How many and who folded 
and how long was the walk back?

Their presence defined by their labor,
bedclothes draped over the maguey—

colorless, near dry. By erasure,

like my craving for narrative
within the purely imagistic:

he spilled the wine but kept his erection
while she ran to the kitchen for seltzer, 

salt. What’s the gender of water?

Feminine though, for fluidity, 
it takes the masculine article.

Women retain and fetch it, strained 
under its weight for miles for centuries.

Fleshy and slow to grow, the maguey 

connotes strength, resourcefulness,
tolerates what I can’t: desert, neglect, fire. 

Inside the mosquito net, I slept badly, 
replaying a petty argument.

The empty vacation days stretching 

wider through the partly cloudy solstice, 
the strawberry moon less red than I’d wanted. 

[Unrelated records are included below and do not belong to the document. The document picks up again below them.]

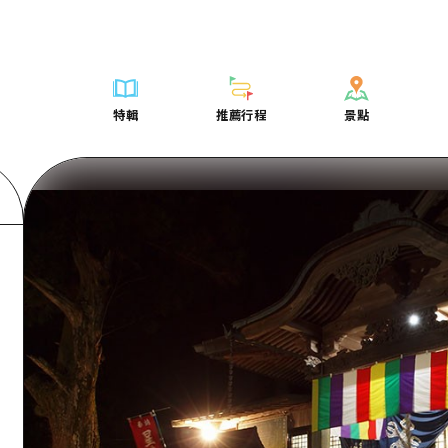
列表
列表
廣島好客通行證
騎自行車
學習·體驗
廣島市內
列表
常見問題
短途旅行
推薦
Dive! Hiroshima 官方向導
廣島免費 Wi-Fi
購物
標準
安芸
廣島市內
照片下載
半天
特輯
推薦行程
景點
要
藝術
廣島隨意旅行
面向外國遊客的街角旅遊信息中心
運動
歷史·文化
答對了
安芸
災難發生期
一日遊
特輯
推薦行程
景點
活動·廟會
志願者指南
夜晚生活
治癒
美北
答對了
廣島縣觀光
1晚2天
票
美食·酒水
廣島視頻
世界遺產
自然
藝北
美北
2晚3天
表
列表
騎自行車
列表
學習·體驗
廣島市內
列表
廣島好客通行
短途旅
運送服務
宮島周邊
藝北
薦
Dive! Hiroshima 官方向導
購物
存取
標準
安芸
廣島市內
廣島免費 Wi-
半天
東山口
宮島周邊
術
廣島隨意旅行
運動
輔助流量摘要
歷史·文化
答對了
安芸
面向外國遊客
一日遊
東山口
動·廟會
夜晚生活
設施擁堵
治癒
美北
答對了
志願者指南
1晚2天
愛媛
食·酒水
世界遺產
超值遊覽門票
自然
藝北
美北
廣島視頻
2晚3
島根
行李寄存及運送服務
宮島周邊
藝北
東山口
宮島周邊
東山口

My mother labored three times,
pushed out my brother, me, my other brother, 

his image, then hers, then his again

before her tubal ligation. My father, a surgeon, 
lived on the labor and delivery floor—

but I’m writing about weather, aperture,
absence, who has withstood the worst.

Copyright © 2026 by Lindsay Bernal. Originally published in Poem-a-Day on January 13, 2026, by the Academy of American Poets.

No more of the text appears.